= Iowa and St. Louis Railway =

The Iowa and St. Louis Railway (I&SL) was a subsidiary United States railroad operating in south-east Iowa and north-east Missouri from 1902 to 1947. For most of its existence it was part of the Chicago, Burlington and Quincy Railroad (CBQ), familiarly known as the Burlington System.

==History==
===Background===
The I&SL was promoted in 1900 in order to exploit seams of coal existing along the Chariton River, historically known as the Novinger Coalfield. There was no railroad following the river valley, and it was hoped that building one which did would encourage the sinking of more coal mines.

The Quincy, Missouri and Pacific Railroad (QM&P) had opened from the Mississippi River crossing at Quincy, Illinois to Trenton in 1881. This passed through the town of Novinger which had been founded in 1878, and where the first coal mine was sunk in 1883 in response to the arrival of the railroad.

The QM&P went bankrupt in 1886, and was re-cast as the Quincy, Omaha and Kansas City Railway (QO&KC). The Omaha, Kansas City and Eastern Railroad (OKC&E) extended the line in 1897 from Trenton to Pattonsburg, Missouri for a connection to Omaha via the Missouri, Iowa, and Nebraska Railway which later became part of the Wabash Railroad.

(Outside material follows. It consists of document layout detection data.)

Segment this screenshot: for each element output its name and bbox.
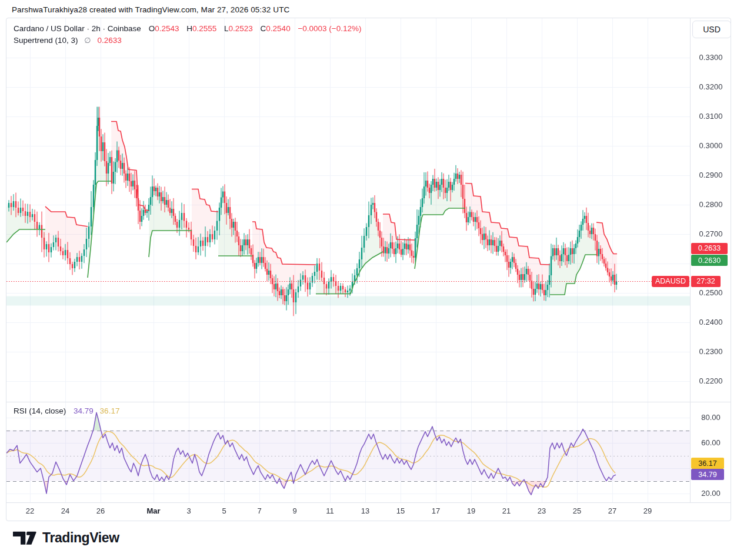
symbol-title: Cardano / US Dollar · 2h · Coinbase xyxy=(14,24,141,33)
symbol-price-label: ADAUSD xyxy=(652,276,689,287)
ohlc-change-value: −0.0003 (−0.12%) xyxy=(298,24,361,33)
price-chart-canvas[interactable] xyxy=(6,18,731,521)
chart-card: Cardano / US Dollar · 2h · Coinbase O0.2… xyxy=(6,18,731,521)
rsi-ma-value: 36.17 xyxy=(100,406,120,415)
ohlc-open-value: 0.2543 xyxy=(155,24,179,33)
attribution-text: ParshwaTurakhiya28 created with TradingV… xyxy=(12,5,289,14)
supertrend-name: Supertrend (10, 3) xyxy=(14,36,78,45)
ohlc-close-label: C xyxy=(261,24,266,33)
ohlc-close-value: 0.2540 xyxy=(266,24,290,33)
ohlc-open-label: O xyxy=(149,24,155,33)
symbol-legend[interactable]: Cardano / US Dollar · 2h · Coinbase O0.2… xyxy=(14,24,362,33)
tradingview-logo-icon xyxy=(13,531,36,546)
ohlc-low-label: L xyxy=(224,24,229,33)
supertrend-legend[interactable]: Supertrend (10, 3) ∅ 0.2633 xyxy=(14,36,122,45)
price-axis[interactable] xyxy=(690,18,731,502)
tradingview-brand-text: TradingView xyxy=(42,530,119,546)
rsi-value: 34.79 xyxy=(74,406,94,415)
supertrend-marker-icon: ∅ xyxy=(84,36,91,45)
page: ParshwaTurakhiya28 created with TradingV… xyxy=(0,0,737,560)
time-axis[interactable] xyxy=(6,502,731,521)
supertrend-value: 0.2633 xyxy=(97,36,121,45)
ohlc-high-value: 0.2555 xyxy=(192,24,216,33)
rsi-legend[interactable]: RSI (14, close) 34.79 36.17 xyxy=(14,406,119,415)
tradingview-attribution-logo[interactable]: TradingView xyxy=(13,530,119,546)
ohlc-high-label: H xyxy=(186,24,192,33)
ohlc-low-value: 0.2523 xyxy=(229,24,253,33)
rsi-name: RSI (14, close) xyxy=(14,406,66,415)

The OKC&E was an affiliate of the Kansas City, Pittsburgh & Gulf Railroad until the latter's bankruptcy in 1899. The KCP&G was owned by Arthur Stilwell and was a predecessor of the Kansas City Southern Railway (KCS), which came into being after Stilwell was ejected and the company reconstructed in 1899.

From Pattonsburg to Smithville was built by the Kansas City and Northern Connecting Railroad in 1898, and from Smithville to Kansas City in the following year by the Kansas City and Atlantic Railroad. These lines were formally consolidated as the QO&KC (the OK Line or Quincy Route) in 1902 after further insolvency.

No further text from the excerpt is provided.